1. He begins by reminding them that to that gospel they owed all their knowledge and hope of heaven. Its sole certainty is built on the resurrection of Christ, and its sole hope on His death. All around us we see those who reject these surrender their faith in the life beyond.
2. The gospel is a word of which the whole subject and contents is truth. It is of value, not because it feeds sentiment or regulates conduct only, but because it reveals knowledge about the deepest things of God, of which, but for it, man would know nothing. It is not speculation, but truth; and truth because it is the record of Him who is "the Truth." "To whom shall we go?" If elsewhere, to will-o'-the-wisps and Babel.
3. This gospel had been received by them. "You have accepted the Word; see that your future be consistent with your past." Blessed are they whose creed at last can be spoken in the lessons learned in childhood, to which experience has but given new meaning.
4. This gospel was filling the world. "All the world" must be taken with an allowance for rhetorical statement, but the rapid spread of Christianity then, and its power to influence all sorts of men, were facts that needed to be accounted for if the gospel were not true. All schisms and heresies are partial and local, suit coteries, and are the product of circumstances; but the gospel goes through the world, and draws all men. Dainties are for the few, and the delicacies of one country are the abominations of another; but everybody breaks bread and lives on it. Do not fling away the gospel, which belongs to all, for that which can never live in the popular heart, nor influence more than a handful of "superior persons."
5. Another plea for adherence to the gospel is based on its continuous and universal fruitfulness. It brings about results which attest its claim to be from God. Our imperfections are our own; our good is its. A medicine is not shown to be powerless if a sick man has taken it irregularly. This rod has budded at all events; have any of its antagonists' rods done the same? Don't cast it away, says Paul, till you have found a better.

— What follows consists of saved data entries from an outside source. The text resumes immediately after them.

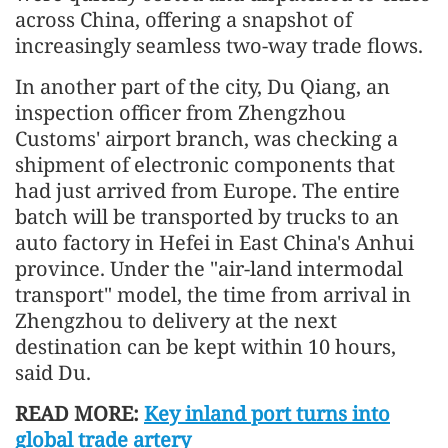
across China, offering a snapshot of
increasingly seamless two-way trade flows.
In another part of the city, Du Qiang, an
inspection officer from Zhengzhou
Customs' airport branch, was checking a
shipment of electronic components that
had just arrived from Europe. The entire
batch will be transported by trucks to an
auto factory in Hefei in East China's Anhui
province. Under the "air-land intermodal
transport" model, the time from arrival in
Zhengzhou to delivery at the next
destination can be kept within 10 hours,
said Du.
READ MORE:
Key inland port turns into
global trade artery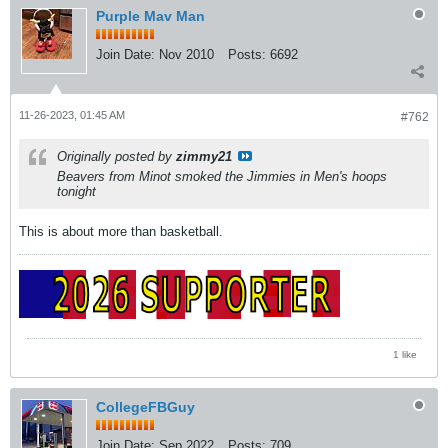
Purple Mav Man
Join Date:
Nov 2010
Posts:
6692
11-26-2023, 01:45 AM
#762
Originally posted by
zimmy21
Beavers from Minot smoked the Jimmies in Men's hoops
tonight
This is about more than basketball.
1 like
CollegeFBGuy
Join Date:
Sep 2022
Posts:
709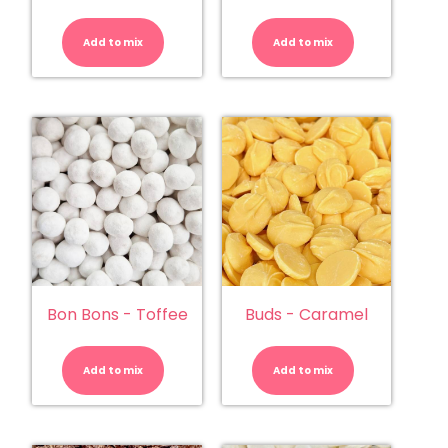
Bon
Bon
Bons
Bons
-
-
Add to mix
Lemon
Add to mix
Strawberry
quantity
quantity
Bon Bons - Toffee
Buds - Caramel
Bon
Buds
Bons
-
-
Caramel
Add to mix
Toffee
Add to mix
quantity
quantity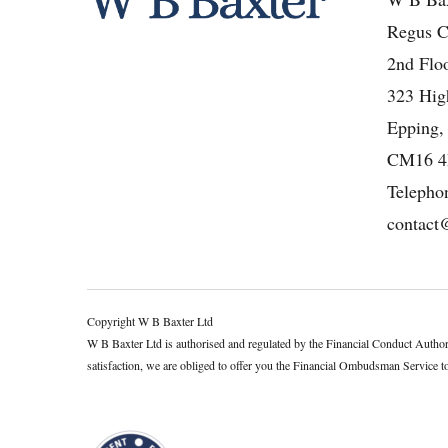
Regus C
2nd Floo
323 High
Epping,
CM16 
Telepho
contact
Copyright W B Baxter Ltd
W B Baxter Ltd is authorised and regulated by the Financial Conduct Autho
satisfaction, we are obliged to offer you the Financial Ombudsman Service to h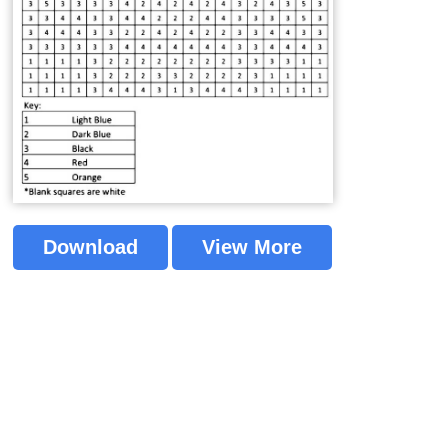
Download
View More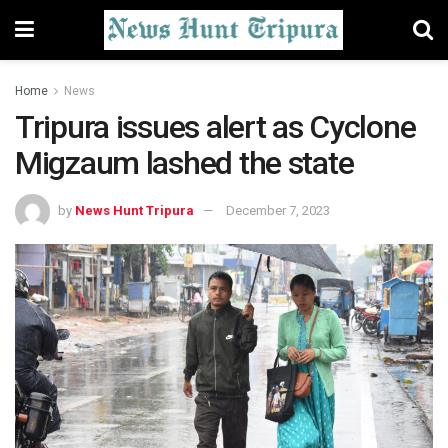
Home
News
Tripura issues alert as Cyclone
Migzaum lashed the state
by
News Hunt Tripura
December 7, 2023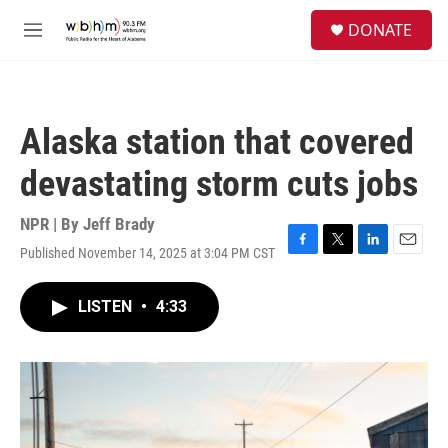
Skip to main content
S
DONATE
e
M
a
e
r
n
c
u
h
Alaska station that covered
u
e
devastating storm cuts jobs
r
y
NPR | By
Jeff Brady
Published November 14, 2025 at 3:04 PM CST
F
T
L
E
a
w
i
m
c
i
n
a
LISTEN
•
4:33
e
t
k
i
b
t
e
l
o
e
d
o
r
I
k
n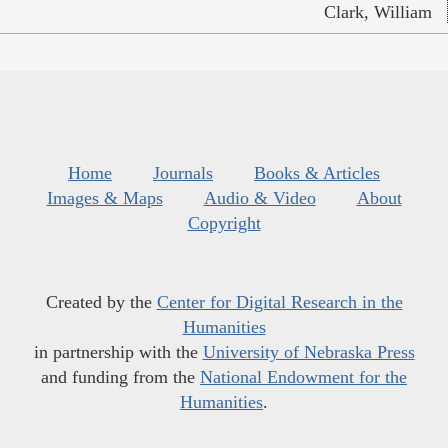
Clark, William
Home
Journals
Books & Articles
Images & Maps
Audio & Video
About
Copyright
Created by the
Center for Digital Research in the
Humanities
in partnership with the
University of Nebraska Press
and funding from the
National Endowment for the
Humanities
.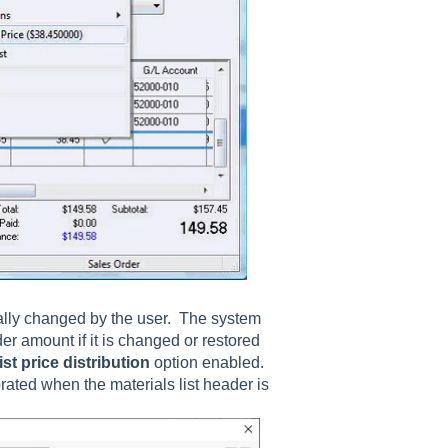
nually changed by the user. The system
ader amount if it is changed or restored
st price distribution
option enabled.
orated when the materials list header is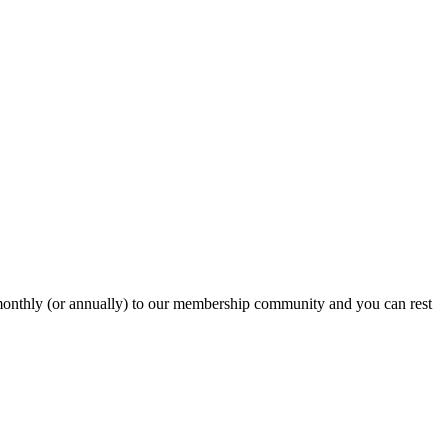
onthly (or annually) to our membership community and you can rest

6. They have heard a gospel which reveals the "true grace of God" — another argument for steadfastness. In opposition to it then, as now, were put various thoughts and requirements, a human wisdom and a burdensome code. They are but bony things to try and live on. The soul wants something more than bread made out of sawdust. We want a loving God to live on, whom we can love because He loves us. Will anything but the gospel give us that?
III. THE APOSTOLIC ENDORSEMENT OF EPAPHRAS, the early teacher of the Colossians, whose authority, no doubt, was imperilled by the new direction of thought, and Paul was desirous of adding the weight of his attestation to the complete correspondence between his own teaching and that of Epaphras. We know nothing of him except from this letter end that to Philemon. He is a member of the Colossian Church (Colossians 4:12). He had brought the tidings which filled the apostle's heart with joy and love for their Christian walk (vers. 4-8), and of anxiety lest they should be swept away from their steadfastness. Epaphras shared this (Colossians 4:12). He was in some sense Paul's "fellow-prisoner," and alone of Paul's companions receives the name of "fellow-servant," which may be an instance of Paul's courteous humility. "Don't make differences — we are both slaves of one Master." As He had truly represented Paul, so he had lovingly represented them. Probably those who questioned Epaphras' version of Paul's teaching would suspect his report of the Church; hence the double witness borne from the apostle's generous heart to both parts of his brother's work. Never was leader truer to his subordinates than Paul.